Some of the men in the story looked hopeless. His brother-in-law Neal who was far worse than Paul – drunk, drugged, rude, self centred and a consummate liar. Paul and Neal’s mothers certainly loved their troubled sons, so it was difficult for the viewers to watch these men fall apart. Sometimes there was humour, but it was a sad humour.

Norman was unable to help his brother with gambling debts and alcoholism. The next May, Paul was beaten to death by a revolver handle in a drunken brawl. The whole family was devast­ated but given Paul’s history, no one was shocked.

Montana landscape
shown in the film

Many years ago I decided to never see a film first and then read the subsequent book second. Even if the film was well done, a film can never recreate the original author’s motivations and insights. It is not that I didn’t enjoy the film A River Runs Through It; I did! But I would have hated to not fully appreciate Maclean’s vision first.

Dan’s Reviews said that this was one of the most significant books in his life. It spoke to a subterranean level of spirituality that he believed all people possess, but men find nearly impossible to express. I would not use the word spirituality, but I agree the book addressed men’s yearning in a subtle, emotional way. Few films could manage that.

And another thing. I normally do not enjoy the use of the first person narrating books and films. The characters and events tend to be seen exclus­ive­ly through the eyes of the narrator, reducing the world. This film chronicled their intertwin­ing and often conflicting lives, focusing only on Norman's perspective. However Maclean won my heart at the beginning: “In our family, there was no clear line between religion and fly fishing.”

Personal narratives are only useful when viewers/readers can share them.
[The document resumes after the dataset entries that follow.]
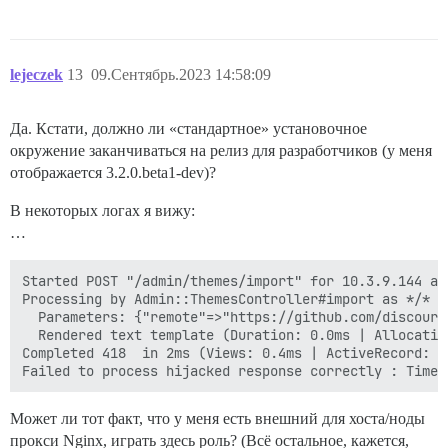
lejeczek
13
09.Сентябрь.2023 14:58:09
Да. Кстати, должно ли «стандартное» установочное
окружение заканчиваться на релиз для разработчиков (у меня
отображается 3.2.0.beta1-dev)?
В некоторых логах я вижу:
…
Started POST "/admin/themes/import" for 10.3.9.144 at
Processing by Admin::ThemesController#import as */*

  Parameters: {"remote"=>"https://github.com/discours
  Rendered text template (Duration: 0.0ms | Allocation
Completed 418  in 2ms (Views: 0.4ms | ActiveRecord: 0
Может ли тот факт, что у меня есть внешний для хоста/ноды
прокси Nginx, играть здесь роль? (Всё остальное, кажется,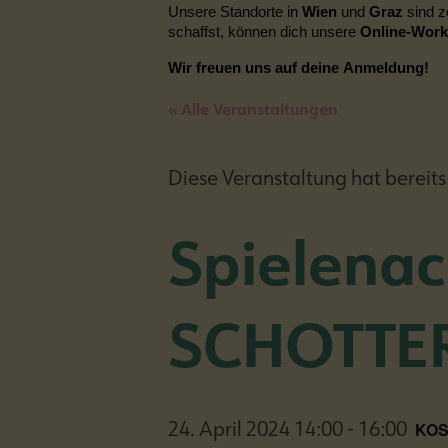
Unsere Standorte in
Wien
und
Graz
sind z
schaffst, können dich unsere
Online-Wor
Wir freuen uns auf deine Anmeldung!
« Alle Veranstaltungen
Diese Veranstaltung hat bereits
Spielena
SCHOTTE
KO
24. April 2024 14:00
-
16:00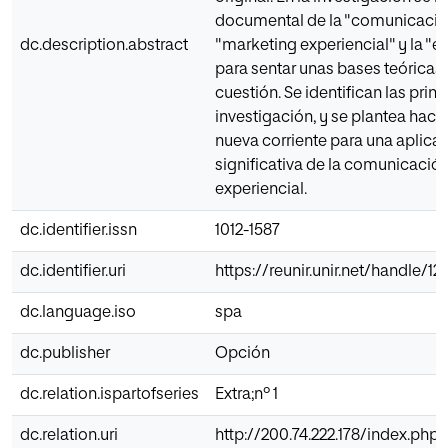
documental de la "comunicación 
dc.description.abstract
"marketing experiencial" y la "e
para sentar unas bases teóricas y
cuestión. Se identifican las prin
investigación, y se plantea haci
nueva corriente para una aplica
significativa de la comunicación
experiencial.
dc.identifier.issn
1012-1587
dc.identifier.uri
https://reunir.unir.net/handle/
dc.language.iso
spa
dc.publisher
Opción
dc.relation.ispartofseries
Extra;nº 1
dc.relation.uri
http://200.74.222.178/index.php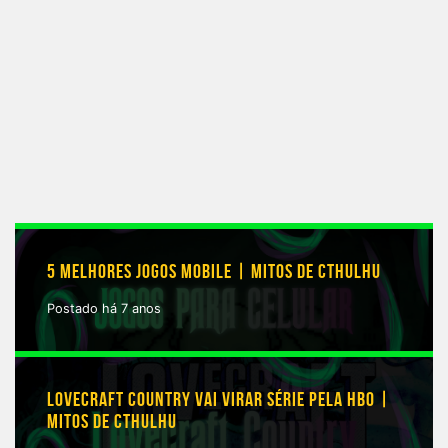
5 MELHORES JOGOS MOBILE | MITOS DE CTHULHU
Postado há 7 anos
LOVECRAFT COUNTRY VAI VIRAR SÉRIE PELA HBO |
MITOS DE CTHULHU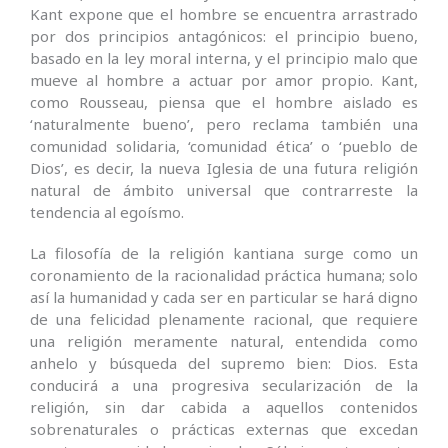
Kant expone que el hombre se encuentra arrastrado
por dos principios antagónicos: el principio bueno,
basado en la ley moral interna, y el principio malo que
mueve al hombre a actuar por amor propio. Kant,
como Rousseau, piensa que el hombre aislado es
‘naturalmente bueno’, pero re­clama también una
comunidad solidaria, ‘comunidad ética’ o ‘pueblo de
Dios’, es decir, la nueva Iglesia de una futura religión
natural de ámbito universal que contrarreste la
tendencia al egoísmo.
La filoso­fía de la religión kantiana surge como un
corona­miento de la racionalidad práctica humana; solo
así la humanidad y cada ser en particular se hará digno
de una felicidad plenamente racional, que requiere
una religión meramente natural, entendida como
anhelo y búsqueda del supremo bien: Dios. Esta
conducirá a una progresiva secularización de la
religión, sin dar cabida a aquellos contenidos
sobrenaturales o prác­ticas externas que excedan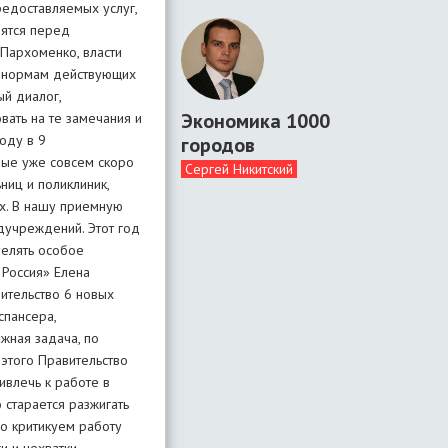
редоставляемых услуг,
вятся перед
Пархоменко, власти
м нормам действующих
ый диалог,
Экономика 1000
вать на те замечания и
году в 9
городов
рые уже совсем скоро
Сергей Никитский
ниц и поликлиник,
х. В нашу приемную
дучреждений. Этот год
делять особое
 Россия» Елена
оительство 6 новых
спансера,
жная задача, по
этого Правительство
влечь к работе в
старается разжигать
но критикуем работу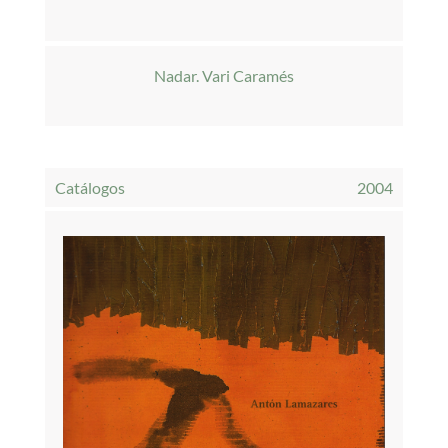
Nadar. Vari Caramés
Catálogos
2004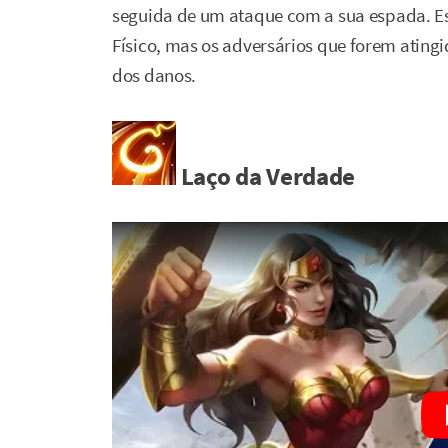
seguida de um ataque com a sua espada. E
Físico, mas os adversários que forem atingi
dos danos.
Laço da Verdade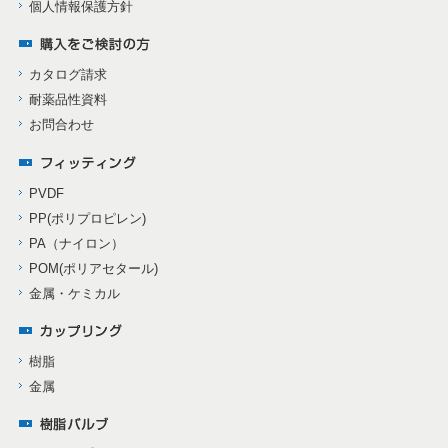
個人情報保護方針
カタログ請求
耐薬品性資料
お問合わせ
PVDF
PP(ポリプロピレン)
PA（ナイロン）
POM(ポリアセタール)
金属・ケミカル
樹脂
金属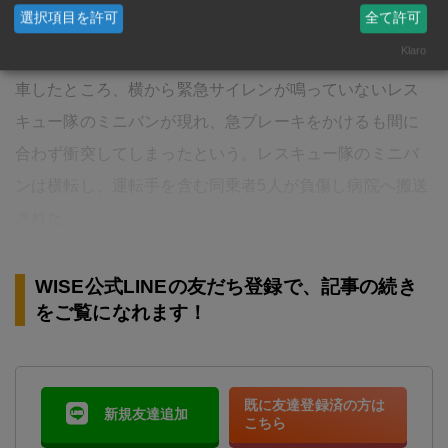
選択項目を許可
全て許可
Klaro
バスの運転手によると、信号が青になったためバスを発
車したところ、横から緊急サイレンが鳴っていないレス
キュー隊のミニバンが現れ、急ブレーキをかけるも間に
合わず衝突してしまったという。レスキュー隊のミニバ
ンは横転し、運転手を含む同乗者5人が負傷し病院へ搬送
された。
WISE公式LINEの友だち登録で、記事の続き
をご覧になれます！
既に友達登録済の方は
新規友達追加
こちら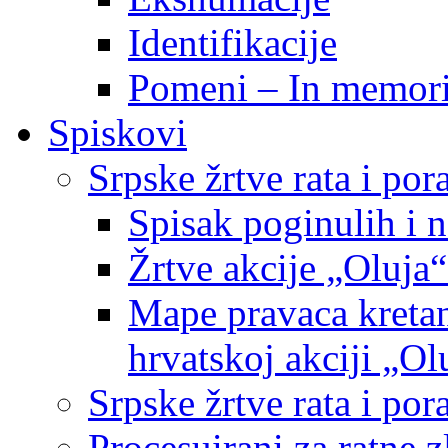
Identifikacije
Pomeni – In memor
Spiskovi
Srpske žrtve rata i po
Spisak poginulih i n
Žrtve akcije „Oluja“
Mape pravaca kretan
hrvatskoj akciji „Ol
Srpske žrtve rata i p
Procesuirani za ratne 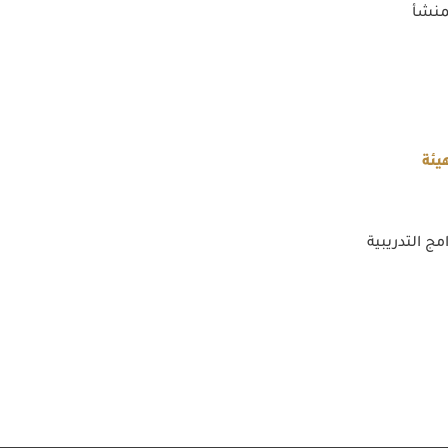
منشأ
يئة
مج التدريبية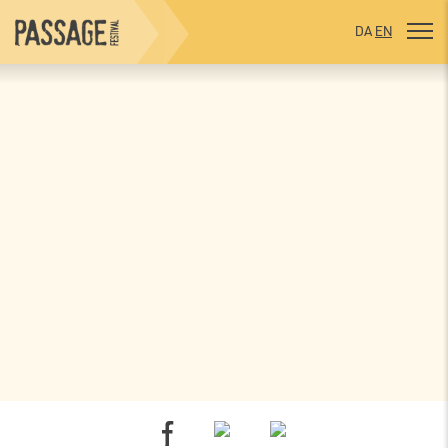
DA
EN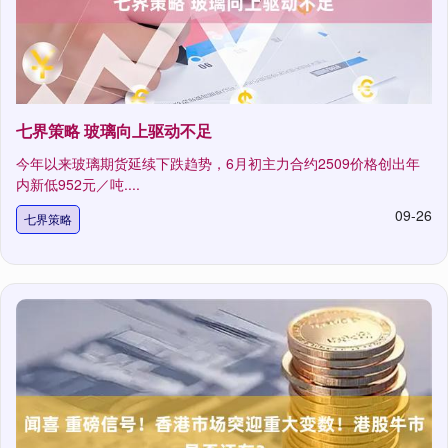
七界策略 玻璃向上驱动不足
今年以来玻璃期货延续下跌趋势，6月初主力合约2509价格创出年
内新低952元／吨....
09-26
七界策略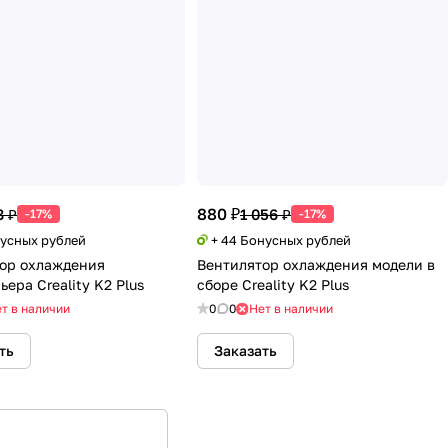
880 ₽
8 ₽
1 056 ₽
-17%
-17%
нусных рублей
+ 44 Бонусных рублей
ор охлаждения
Вентилятор охлаждения модели в
ера Creality K2 Plus
сборе Creality K2 Plus
т в наличии
0
0
Нет в наличии
ть
Заказать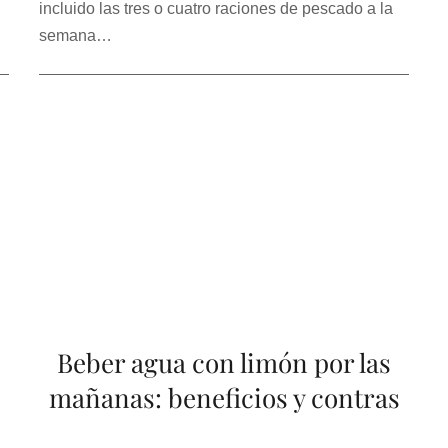
incluido las tres o cuatro raciones de pescado a la
semana…
Beber agua con limón por las
mañanas: beneficios y contras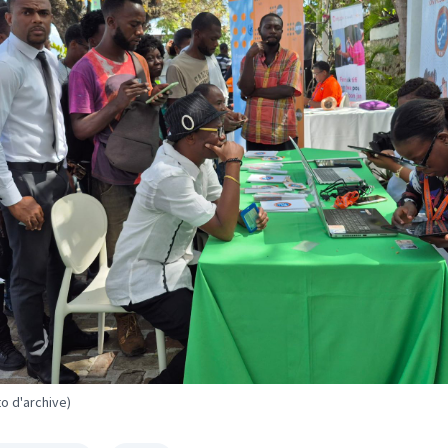
o d'archive)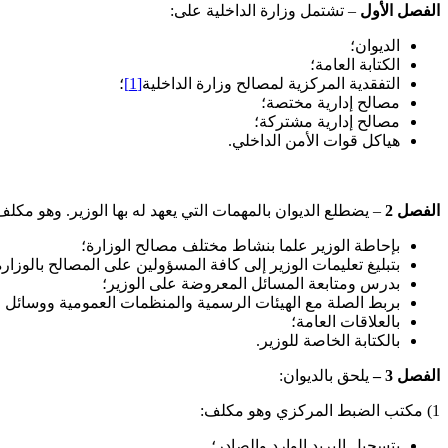
الفصل الأول
– تشتمل وزارة الداخلية على:
الديوان؛
الكتابة العامة؛
التفقدية المركزية لمصالح وزارة الداخلية
[1]
؛
مصالح إدارية مختصة؛
مصالح إدارية مشتركة؛
هياكل قوات الأمن الداخلي.
الفصل 2
– يضطلع الديوان بالمهمات التي يعهد له بها الوزير. وهو مكل
بإحاطة الوزير علما بنشاط مختلف مصالح الوزارة؛
بتبليغ تعليمات الوزير إلى كافة المسؤولين على المصالح بالوزارة
بدرس ومتابعة المسائل المعروضة على الوزير؛
بربط الصلة مع الهيئات الرسمية والمنظمات العمومية ووسائل ال
بالعلاقات العامة؛
بالكتابة الخاصة للوزير.
الفصل
3
–
يلحق بالديوان:
1) مكتب الضبط المركزي وهو مكلف:
بتسجيل البريد الوارد والصادر؛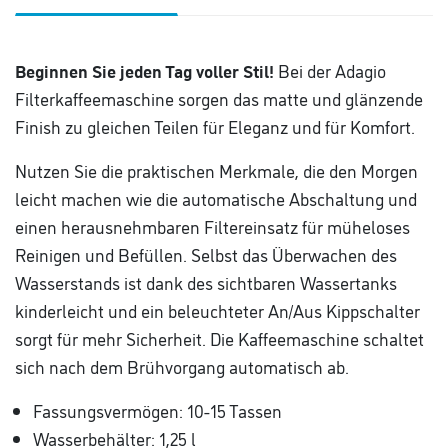
Beginnen Sie jeden Tag voller Stil!
Bei der Adagio
Filterkaffeemaschine sorgen das matte und glänzende
Finish zu gleichen Teilen für Eleganz und für Komfort.
Nutzen Sie die praktischen Merkmale, die den Morgen
leicht machen wie die automatische Abschaltung und
einen herausnehmbaren Filtereinsatz für müheloses
Reinigen und Befüllen. Selbst das Überwachen des
Wasserstands ist dank des sichtbaren Wassertanks
kinderleicht und ein beleuchteter An/Aus Kippschalter
sorgt für mehr Sicherheit. Die Kaffeemaschine schaltet
sich nach dem Brühvorgang automatisch ab.
Fassungsvermögen: 10-15 Tassen
Wasserbehälter: 1,25 l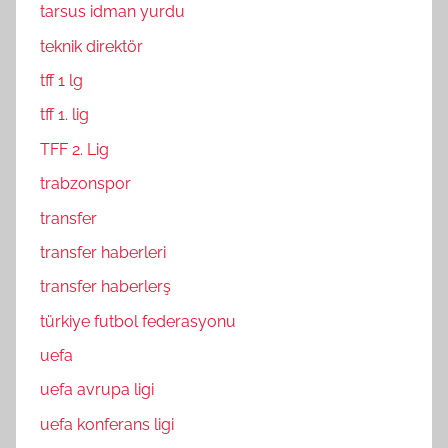
tarsus idman yurdu
teknik direktör
tff 1 lg
tff 1. lig
TFF 2. Lig
trabzonspor
transfer
transfer haberleri
transfer haberlerş
türkiye futbol federasyonu
uefa
uefa avrupa ligi
uefa konferans ligi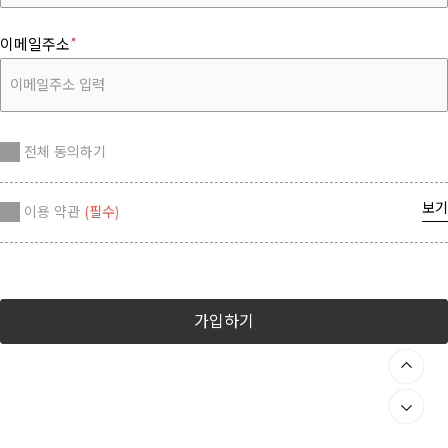
이메일주소
전체 동의하기
보기
이용 약관
(필수)
가입하기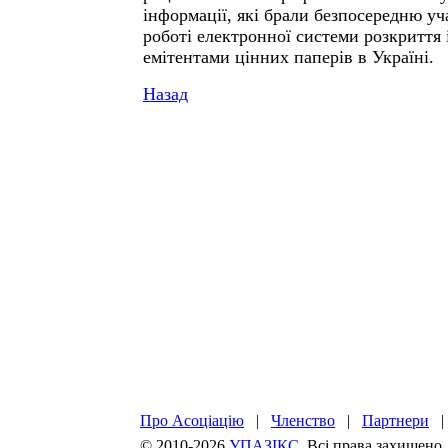
інформації, які брали безпосередню уч
роботі електронної системи розкриття 
емітентами цінних паперів в Україні.
Назад
Про Асоціацію
|
Членство
|
Партнери
© 2010-2026
УПАЗІКС
. Всі права захищено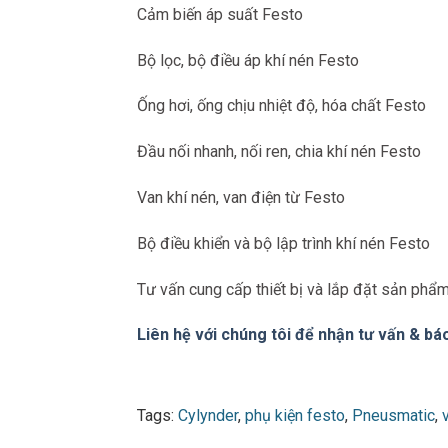
Cảm biến áp suất Festo
Bộ lọc, bộ điều áp khí nén Festo
Ống hơi, ống chịu nhiệt độ, hóa chất Festo
Đầu nối nhanh, nối ren, chia khí nén Festo
Van khí nén, van điện từ Festo
Bộ điều khiển và bộ lập trình khí nén Festo
Tư vấn cung cấp thiết bị và lắp đặt sản phẩ
Liên hệ với chúng tôi để nhận tư vấn & báo
Tags:
Cylynder
,
phụ kiện festo
,
Pneusmatic
,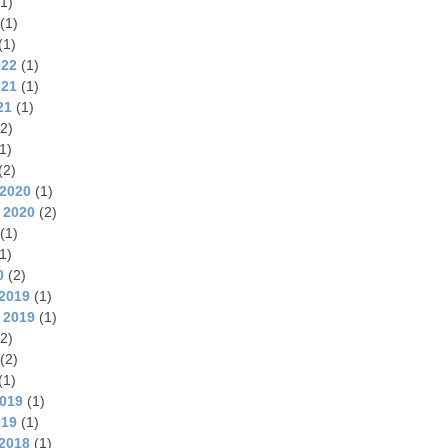
1)
(1)
(1)
022
(1)
021
(1)
21
(1)
2)
1)
(2)
2020
(1)
 2020
(2)
(1)
1)
0
(2)
2019
(1)
 2019
(1)
2)
(2)
(1)
2019
(1)
019
(1)
2018
(1)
Older brother Norman was constantly filled with a frustrating sense of helplessness concerning his loved baby brother and with his unloved brother in law. I understood totally ☹

Paul was arrested for drunken­ness and brawling more than once, and the family knew he had large gambling debts. Norman tried to intervene, failing every time. Then in 1938 Paul was found murdered, his body dumped in a bar’s alley. Decades later the elderly Norman Maclean still needed to under­stand the tragedy of his brother’s death, to honour him, and to thank the late Reverend for his fatherly wisdom.